How does the leader of an institution support a culture of change? Is it even possible? This isn’t the climate of a cowboy start-up, where changemakers are on the edge and told to fail and fail fast.
The challenge of changing an institution is especially true in education where there are many interest groups at stake. Teachers don’t want to be sent in pursuit of the next shiny object and parents don’t want their children treated like guinea pigs.
So what is a forward thinking leader to do? How can she be the wise steward of tax dollars while pushing for excellence and innovation in the way the next generation is taught?
The Power of Social Capital
The process begins with building trust, or social capital, in your community. This is not easy, but is essential.
At Thoughtexchange™ we facilitate community engagement processes in school districts across North America. From what we’ve seen, there are two factors integral to growing trust: vulnerability and learning.
Vulnerability in a leader is being able not to have all the answers. It is knowing that no one has all the answers and acknowledging this isn’t a sign of weakness or poor leadership. The next factor, learning, relies on vulnerability because you can’t learn if you already know it all. The beauty in becoming this type of learning leader is that you set yourself up to honor the knowledge and expertise of other people on your team. This engenders social capital because people feel valued.
Stakeholders Driving Change
The next step is to capitalize on the knowledge of those within and outside of the institution in a way that affirms their contribution. A great example of this is the Spirals of Inquiry process by Kaiser and Halbert.
Using this process, teachers are turned into learners who are able to directly improve the experience of students in the classroom. They are treated as professionals with passion for their craft rather than passive receivers of knowledge who need an expert parachuted in to launch the next best thing.
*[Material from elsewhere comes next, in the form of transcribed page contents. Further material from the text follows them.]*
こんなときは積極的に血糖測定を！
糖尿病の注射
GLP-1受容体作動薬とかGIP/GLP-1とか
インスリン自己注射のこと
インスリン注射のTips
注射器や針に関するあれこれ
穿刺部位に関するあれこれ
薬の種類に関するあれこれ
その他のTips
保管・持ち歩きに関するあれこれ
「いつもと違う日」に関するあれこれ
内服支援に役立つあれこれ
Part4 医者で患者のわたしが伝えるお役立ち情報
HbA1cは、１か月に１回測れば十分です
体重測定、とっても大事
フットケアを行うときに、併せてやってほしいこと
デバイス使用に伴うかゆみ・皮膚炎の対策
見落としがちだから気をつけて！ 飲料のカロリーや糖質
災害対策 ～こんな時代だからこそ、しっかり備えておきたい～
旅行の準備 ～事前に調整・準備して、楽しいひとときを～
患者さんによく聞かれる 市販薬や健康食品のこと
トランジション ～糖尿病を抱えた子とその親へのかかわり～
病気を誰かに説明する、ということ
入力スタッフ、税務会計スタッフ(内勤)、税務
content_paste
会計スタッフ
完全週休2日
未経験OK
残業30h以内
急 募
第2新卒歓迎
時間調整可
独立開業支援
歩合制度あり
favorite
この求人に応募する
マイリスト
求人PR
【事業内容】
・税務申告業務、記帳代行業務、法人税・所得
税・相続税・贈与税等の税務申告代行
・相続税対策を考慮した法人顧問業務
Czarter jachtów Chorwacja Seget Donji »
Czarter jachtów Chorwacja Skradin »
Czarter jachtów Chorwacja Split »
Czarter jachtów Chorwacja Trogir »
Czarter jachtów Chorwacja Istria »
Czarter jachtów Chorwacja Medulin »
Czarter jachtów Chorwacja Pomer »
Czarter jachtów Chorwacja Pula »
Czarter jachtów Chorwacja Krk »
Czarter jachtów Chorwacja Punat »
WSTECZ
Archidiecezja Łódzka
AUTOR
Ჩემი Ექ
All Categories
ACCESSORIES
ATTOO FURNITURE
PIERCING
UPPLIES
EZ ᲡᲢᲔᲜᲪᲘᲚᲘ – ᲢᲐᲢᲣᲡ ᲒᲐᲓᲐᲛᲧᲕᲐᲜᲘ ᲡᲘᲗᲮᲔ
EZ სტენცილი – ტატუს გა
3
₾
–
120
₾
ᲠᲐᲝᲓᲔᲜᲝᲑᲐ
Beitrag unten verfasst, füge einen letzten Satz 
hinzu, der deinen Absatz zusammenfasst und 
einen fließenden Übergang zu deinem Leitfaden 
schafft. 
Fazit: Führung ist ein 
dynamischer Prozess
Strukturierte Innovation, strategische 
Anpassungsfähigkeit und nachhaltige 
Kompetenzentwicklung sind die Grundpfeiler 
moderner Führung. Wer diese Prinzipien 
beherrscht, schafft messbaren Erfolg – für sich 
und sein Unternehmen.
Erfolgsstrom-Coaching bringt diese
One way the Thoughtexchange™ process supports both leaders and teacher innovators is by providing an opportunity for open and transparent community feedback. If a teacher-driven program is working, the community will let you know. They will also let you know if it isn’t working. The insights surfaced during these community conversations can help inform the next iteration of a program, ensuring true impact on student learning. Beyond program improvement, the community feels like they also have a valuable perspective and that they too can shape the education system.
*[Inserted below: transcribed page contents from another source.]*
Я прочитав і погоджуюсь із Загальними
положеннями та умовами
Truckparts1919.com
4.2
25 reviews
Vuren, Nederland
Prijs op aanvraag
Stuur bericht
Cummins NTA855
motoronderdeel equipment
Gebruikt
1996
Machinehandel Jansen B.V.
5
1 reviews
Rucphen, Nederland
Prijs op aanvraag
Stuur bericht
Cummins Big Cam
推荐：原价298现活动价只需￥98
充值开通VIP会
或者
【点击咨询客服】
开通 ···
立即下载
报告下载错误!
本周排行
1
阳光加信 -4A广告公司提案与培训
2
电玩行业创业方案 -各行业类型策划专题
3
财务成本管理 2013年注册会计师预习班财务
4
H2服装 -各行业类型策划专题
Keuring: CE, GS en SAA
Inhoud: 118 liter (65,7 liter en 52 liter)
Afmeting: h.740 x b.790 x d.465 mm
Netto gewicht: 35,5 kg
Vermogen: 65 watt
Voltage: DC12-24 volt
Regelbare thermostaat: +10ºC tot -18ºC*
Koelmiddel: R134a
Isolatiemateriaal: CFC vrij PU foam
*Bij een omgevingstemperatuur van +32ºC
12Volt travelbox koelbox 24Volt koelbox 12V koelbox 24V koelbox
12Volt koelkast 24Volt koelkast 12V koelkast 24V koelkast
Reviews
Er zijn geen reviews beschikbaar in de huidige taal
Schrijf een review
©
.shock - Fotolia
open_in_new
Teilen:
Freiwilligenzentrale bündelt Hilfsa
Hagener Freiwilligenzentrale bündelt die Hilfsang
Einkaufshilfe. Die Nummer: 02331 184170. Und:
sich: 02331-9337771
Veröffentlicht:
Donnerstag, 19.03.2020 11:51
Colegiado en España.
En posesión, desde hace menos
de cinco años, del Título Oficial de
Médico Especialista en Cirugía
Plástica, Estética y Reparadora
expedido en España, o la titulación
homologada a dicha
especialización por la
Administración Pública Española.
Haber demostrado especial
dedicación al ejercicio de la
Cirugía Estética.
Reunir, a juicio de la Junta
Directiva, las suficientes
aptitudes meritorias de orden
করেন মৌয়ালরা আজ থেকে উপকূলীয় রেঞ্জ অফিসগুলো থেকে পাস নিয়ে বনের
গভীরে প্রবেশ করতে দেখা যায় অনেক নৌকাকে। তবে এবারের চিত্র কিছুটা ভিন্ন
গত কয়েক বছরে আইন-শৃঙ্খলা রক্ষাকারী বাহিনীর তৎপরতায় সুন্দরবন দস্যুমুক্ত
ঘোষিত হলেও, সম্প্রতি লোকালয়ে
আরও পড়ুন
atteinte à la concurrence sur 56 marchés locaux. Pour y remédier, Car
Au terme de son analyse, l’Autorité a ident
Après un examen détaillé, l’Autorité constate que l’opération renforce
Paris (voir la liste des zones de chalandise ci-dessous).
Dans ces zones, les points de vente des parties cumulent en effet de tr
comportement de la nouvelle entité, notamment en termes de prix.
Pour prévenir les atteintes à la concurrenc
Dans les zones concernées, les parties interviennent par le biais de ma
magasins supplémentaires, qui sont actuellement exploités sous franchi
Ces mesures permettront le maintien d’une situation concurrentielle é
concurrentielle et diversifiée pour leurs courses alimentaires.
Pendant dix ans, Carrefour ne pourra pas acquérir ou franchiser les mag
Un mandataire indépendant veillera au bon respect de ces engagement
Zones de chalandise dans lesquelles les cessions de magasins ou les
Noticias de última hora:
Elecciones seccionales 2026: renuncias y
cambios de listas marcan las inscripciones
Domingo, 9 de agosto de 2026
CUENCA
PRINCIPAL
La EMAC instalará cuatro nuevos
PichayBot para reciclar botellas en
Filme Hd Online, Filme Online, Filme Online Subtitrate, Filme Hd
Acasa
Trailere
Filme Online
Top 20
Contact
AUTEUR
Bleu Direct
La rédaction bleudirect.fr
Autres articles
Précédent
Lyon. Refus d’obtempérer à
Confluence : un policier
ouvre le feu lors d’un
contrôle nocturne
Leadership: Creating Safe Spaces
Developing this capacity in teacher stakeholders – and supporting it – then becomes a key part of leadership in education. The leader models openness to criticism by being responsive to it in her work. In the Spirals of Inquiry model, reflecting on feedback aligns with the ‘Checking’ stage and encourages teacher innovators to admit when something isn’t working and self-correct.
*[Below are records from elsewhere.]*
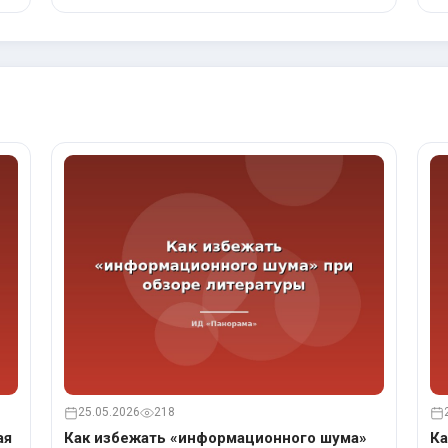
25.05.2026
218
ая
Как избежать «информационного шума»
Ка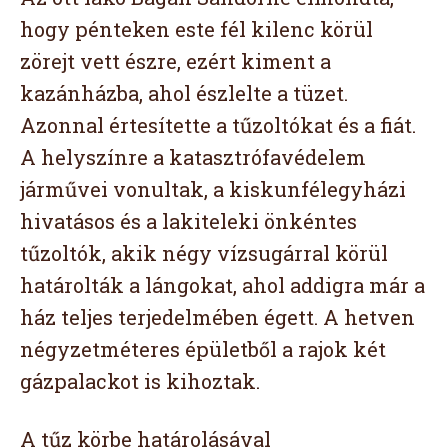
hogy pénteken este fél kilenc körül
zörejt vett észre, ezért kiment a
kazánházba, ahol észlelte a tüzet.
Azonnal értesítette a tűzoltókat és a fiát.
A helyszínre a katasztrófavédelem
járművei vonultak, a kiskunfélegyházi
hivatásos és a lakiteleki önkéntes
tűzoltók, akik négy vízsugárral körül
határolták a lángokat, ahol addigra már a
ház teljes terjedelmében égett. A hetven
négyzetméteres épületből a rajok két
gázpalackot is kihoztak.
A tűz körbe határolásával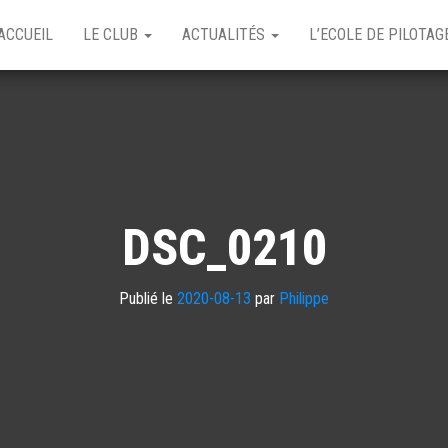
ACCUEIL
LE CLUB
ACTUALITÉS
L’ECOLE DE PILOTA
DSC_0210
Publié le
2020-08-13
par
Philippe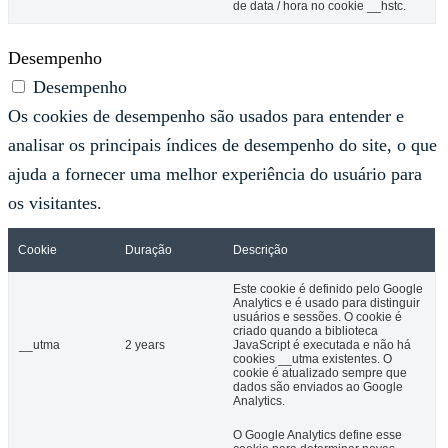
de data / hora no cookie __hstc.
Desempenho
Desempenho
Os cookies de desempenho são usados ​​para entender e
analisar os principais índices de desempenho do site, o que
ajuda a fornecer uma melhor experiência do usuário para
os visitantes.
Cookie
Duração
Descrição
Este cookie é definido pelo Google
Analytics e é usado para distinguir
usuários e sessões. O cookie é
criado quando a biblioteca
__utma
2 years
JavaScript é executada e não há
cookies __utma existentes. O
cookie é atualizado sempre que
dados são enviados ao Google
Analytics.
O Google Analytics define esse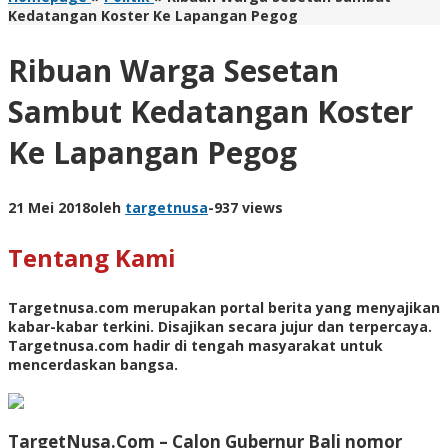
Kedatangan Koster Ke Lapangan Pegog
Ribuan Warga Sesetan
Sambut Kedatangan Koster
Ke Lapangan Pegog
21 Mei 2018
oleh
targetnusa
-
937 views
Tentang Kami
Targetnusa.com
merupakan portal berita yang menyajikan
kabar-kabar terkini. Disajikan secara jujur dan terpercaya.
Targetnusa.com hadir di tengah masyarakat untuk
mencerdaskan bangsa.
TargetNusa.Com – Calon Gubernur Bali nomor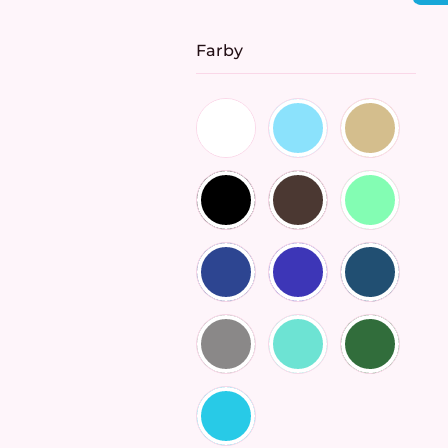
cena:
Farby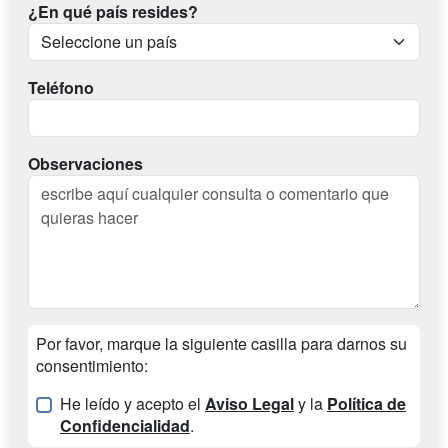
¿En qué país resides?
Teléfono
Observaciones
Por favor, marque la siguiente casilla para darnos su
consentimiento:
He leído y acepto el
Aviso Legal
y la
Política de
Confidencialidad
.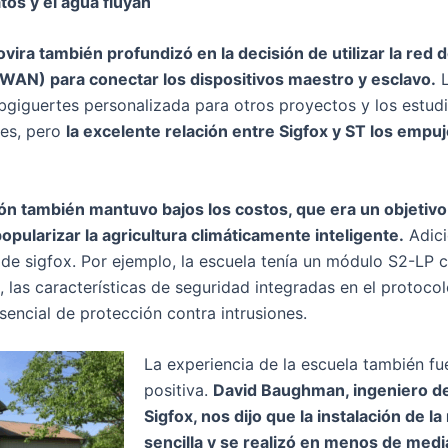
tos y el agua fluyan
vira también profundizó en la decisión de utilizar la red 
PWAN) para conectar los dispositivos maestro y esclavo.
L
ubgiguertes personalizada para otros proyectos y los estud
nes, pero
la excelente relación entre Sigfox y ST los empu
ión también mantuvo bajos los costos, que era un objetiv
opularizar la agricultura climáticamente inteligente.
Adici
 de sigfox. Por ejemplo, la escuela tenía un módulo S2-LP 
 las características de seguridad integradas en el protocol
sencial de protección contra intrusiones.
La experiencia de la escuela también 
positiva.
David Baughman, ingeniero d
Sigfox, nos dijo que la instalación de l
sencilla y se realizó en menos de medi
Creating a space where it is safe to “fail” encourages innovation and further reinforces social capital. Teachers feel trusted to dream and then check, which encourages bigger ideas and deeper reflection. Change is then driven by those on the front line, people who work day in and day out touching the lives of students, and informed by the community.
The Real Leadership Challenge
Creating the momentum to realize a culture of change takes time. A leader with a vision of a responsive and dynamic education system needs to cultivate not only passion, vulnerability and learning, but also patience and steadfastness. The embers at times need to be sheltered and at others fanned, but always nurtured and carried forward.